Nilton Fukuda/Estadão
Nilton Fukuda/Estadão

Novo líder do PMDB na Câmara diz ser contra recriação da CPMF

Deputado Baleia Rossi (PMDB-SP) quer reforma da Previdência que mantenha os 'direitos adquiridos'

Igor Gadelha, O Estado de S.Paulo

18 de maio de 2016 | 20h37

Brasília - O novo líder do PMDB na Câmara, deputado Baleia Rossi (SP), disse ser contra a proposta de recriação da CPMF, já cogitada por membros da equipe econômica do presidente em exercício Michel Temer. Em entrevista ao Broadcast Político, serviço em tempo real da Agência Estado, ele avaliou que "essa não é a pauta do momento".

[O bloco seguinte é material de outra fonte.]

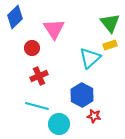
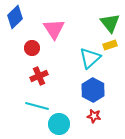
blue hexagon: moved 11 px right, 5 px up
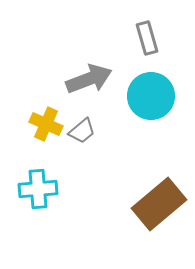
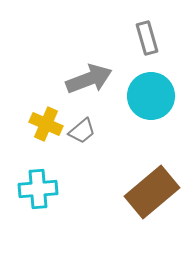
brown rectangle: moved 7 px left, 12 px up
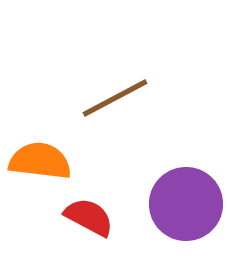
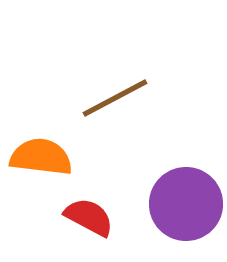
orange semicircle: moved 1 px right, 4 px up
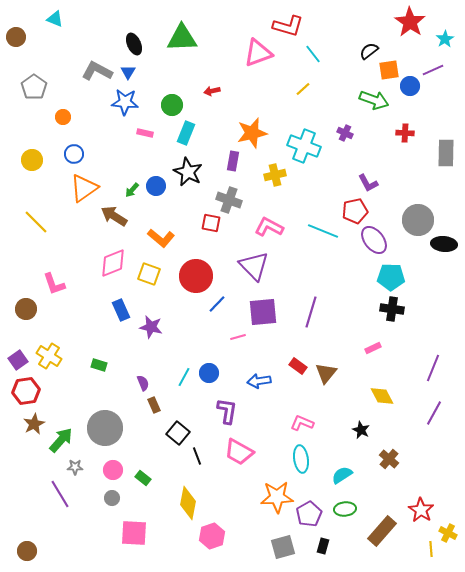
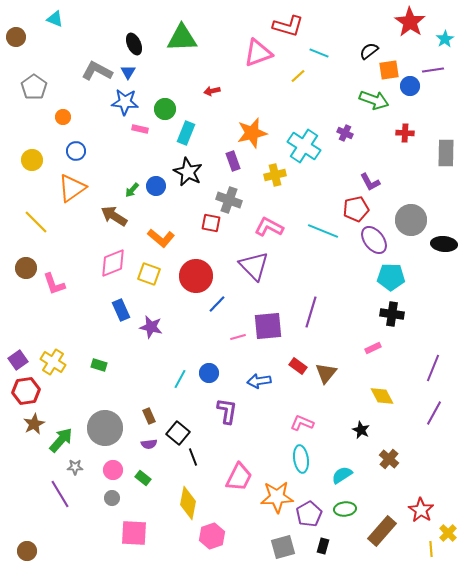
cyan line at (313, 54): moved 6 px right, 1 px up; rotated 30 degrees counterclockwise
purple line at (433, 70): rotated 15 degrees clockwise
yellow line at (303, 89): moved 5 px left, 13 px up
green circle at (172, 105): moved 7 px left, 4 px down
pink rectangle at (145, 133): moved 5 px left, 4 px up
cyan cross at (304, 146): rotated 12 degrees clockwise
blue circle at (74, 154): moved 2 px right, 3 px up
purple rectangle at (233, 161): rotated 30 degrees counterclockwise
purple L-shape at (368, 183): moved 2 px right, 1 px up
orange triangle at (84, 188): moved 12 px left
red pentagon at (355, 211): moved 1 px right, 2 px up
gray circle at (418, 220): moved 7 px left
brown circle at (26, 309): moved 41 px up
black cross at (392, 309): moved 5 px down
purple square at (263, 312): moved 5 px right, 14 px down
yellow cross at (49, 356): moved 4 px right, 6 px down
cyan line at (184, 377): moved 4 px left, 2 px down
purple semicircle at (143, 383): moved 6 px right, 61 px down; rotated 105 degrees clockwise
brown rectangle at (154, 405): moved 5 px left, 11 px down
pink trapezoid at (239, 452): moved 25 px down; rotated 92 degrees counterclockwise
black line at (197, 456): moved 4 px left, 1 px down
yellow cross at (448, 533): rotated 18 degrees clockwise
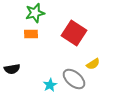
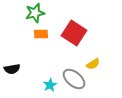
orange rectangle: moved 10 px right
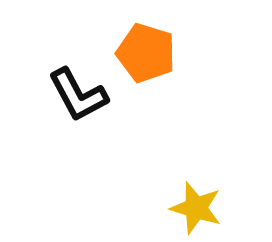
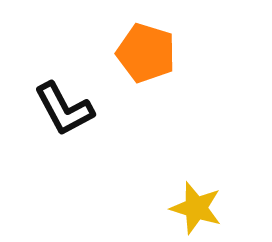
black L-shape: moved 14 px left, 14 px down
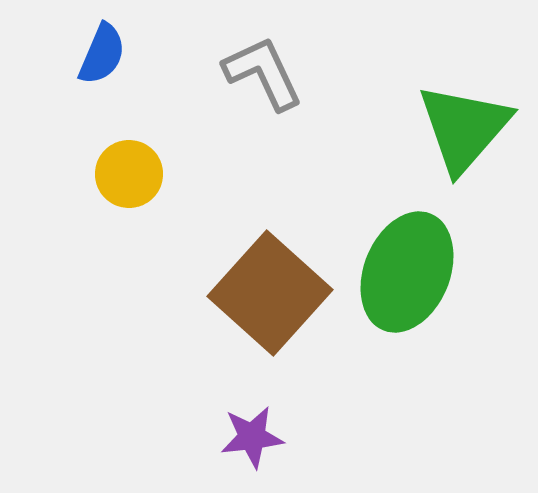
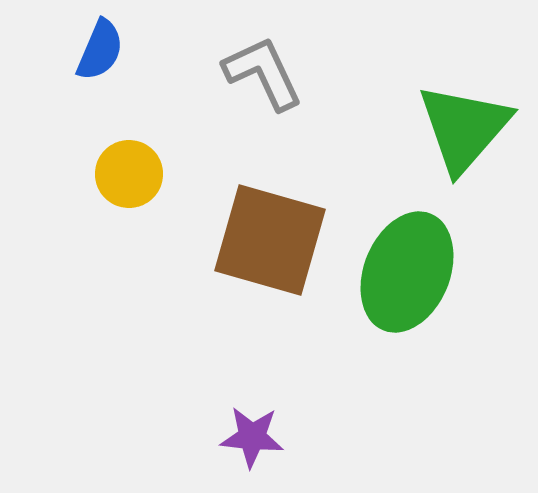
blue semicircle: moved 2 px left, 4 px up
brown square: moved 53 px up; rotated 26 degrees counterclockwise
purple star: rotated 12 degrees clockwise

Escolhido por aclamação para o posto, Rossi defendeu a reforma da Previdência, desde que sejam preservados os "direitos adquiridos". Sobre a possível votação da cassação do presidente afastado da Câmara, Eduardo Cunha (PMDB-R), ele disse que o assunto será debatido pela bancada "no momento certo".

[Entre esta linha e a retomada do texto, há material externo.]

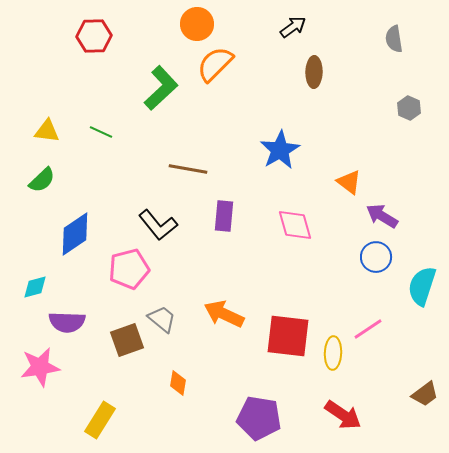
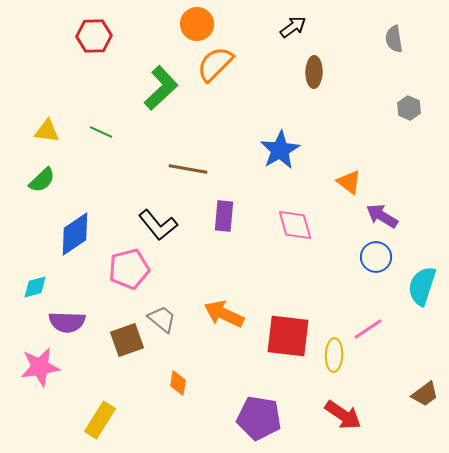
yellow ellipse: moved 1 px right, 2 px down
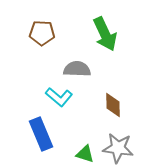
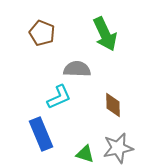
brown pentagon: rotated 20 degrees clockwise
cyan L-shape: rotated 64 degrees counterclockwise
gray star: rotated 20 degrees counterclockwise
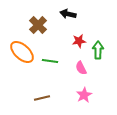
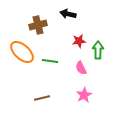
brown cross: rotated 30 degrees clockwise
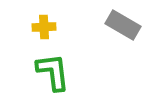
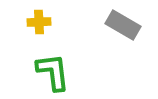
yellow cross: moved 5 px left, 5 px up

Quais suas prioridades como líder do PMDB?

É uma honra assumir a liderança do PMDB nesse momento de unidade da bancada. O PMDB é a principal bancada, e a unidade da bancada é fundamental para que possamos debater, avaliar e discutir, mas também votar medidas extremamente importantes para solucionar a crise. A responsabilidade da bancada do PMDB é muito grande em termos de participação no plenário da Câmara e por termos o presidente Michel Temer.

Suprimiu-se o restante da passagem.